Meander around the infield and outfield for a while, then take a running leap and stomp onto first base with both feet.
If you happen to notice your coach is red-faced and yelling, “Go, go, go!” then you can go ahead and stroll in the general direction of second base.
Pause for a few moments to chat with another player about your newest video game. If your coach is still yelling, “Go!” you should proceed, via the concession stand, to third base.
If the mood strikes you and you don’t find anything or anyone particularly interesting at third base and your coach appears to be having a coronary, but is still gasping, “Go, go…” it would probably be a good idea to mosey on down to home plate. Be sure to be on the lookout for any miffed infielders who may be rolling on the ground throwing a tantrum. Avoid tripping over them if you can.
Once you cross home plate, it is time to return to the dugout to finish that game of tag so rudely interrupted by the batting rotation.

Fielding
Once the ten-bazzillion-run-rule is invoked, it will be your team’s turn to play defense. Fielding usually means you spend a lot time standing around. During these excruciatingly boring minutes, here are just a few ways to amuse yourself:
1. Tilt your head back and place your glove over your face like a mask. Hold your arms out to the side. See how long you can walk around like this without falling down.
2. Continue the game of tag started in the dugout.
3. Pull your shirt up over your head and pretend to be a monster. Menace the other players.
4. Stray deep into left field in order to gather a lovely wildflower bouquet.
5. Watch placidly as the ball rolls by. However, if you notice a teammate going after it, this is a call to action. You should immediately push that kid down and get the ball yourself. Expect to be tackled by the rest of your teammates and have the ball wrestled away.
6. Throw a tantrum in the infield. Be sure to grind as much dirt and grass stains into your uniform as possible.
Good Sportsmanship
Contrary to Tom Hanks’s character’s admonition in A League of Their Own, there is crying in baseball–in t-ball anyway.
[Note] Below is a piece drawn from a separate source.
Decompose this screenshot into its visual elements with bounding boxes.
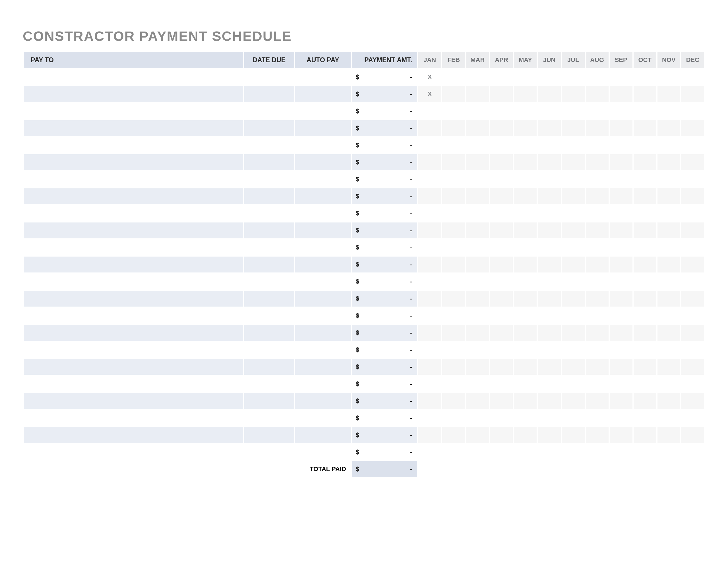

Tears are perfectly acceptable when you trip over your own feet and swallow a mouthful of infield. It is also okay to cry after an opposing player or even a teammate calls you a “Dookie-head.”
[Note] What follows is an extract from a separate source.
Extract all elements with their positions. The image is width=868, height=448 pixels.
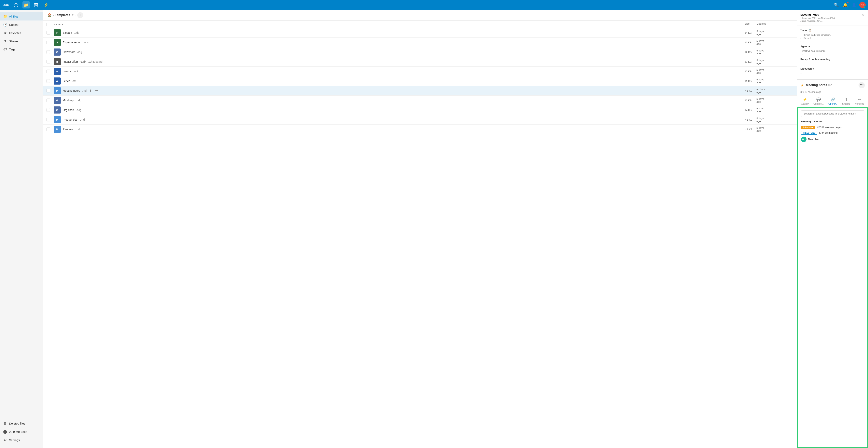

After the game, all players take to the field to shake hands. At this time you should avoid flailing your arms about wildly. Delivering a post-game slap in the face to an opposing team member, teammate or even yourself is generally frowned upon.
Once the congratulations are bestowed all around, you should walk up to your coach, grin adorably and ask, “Did I do good? Did we win?” The answer should always be an unequivocal, “Yes.”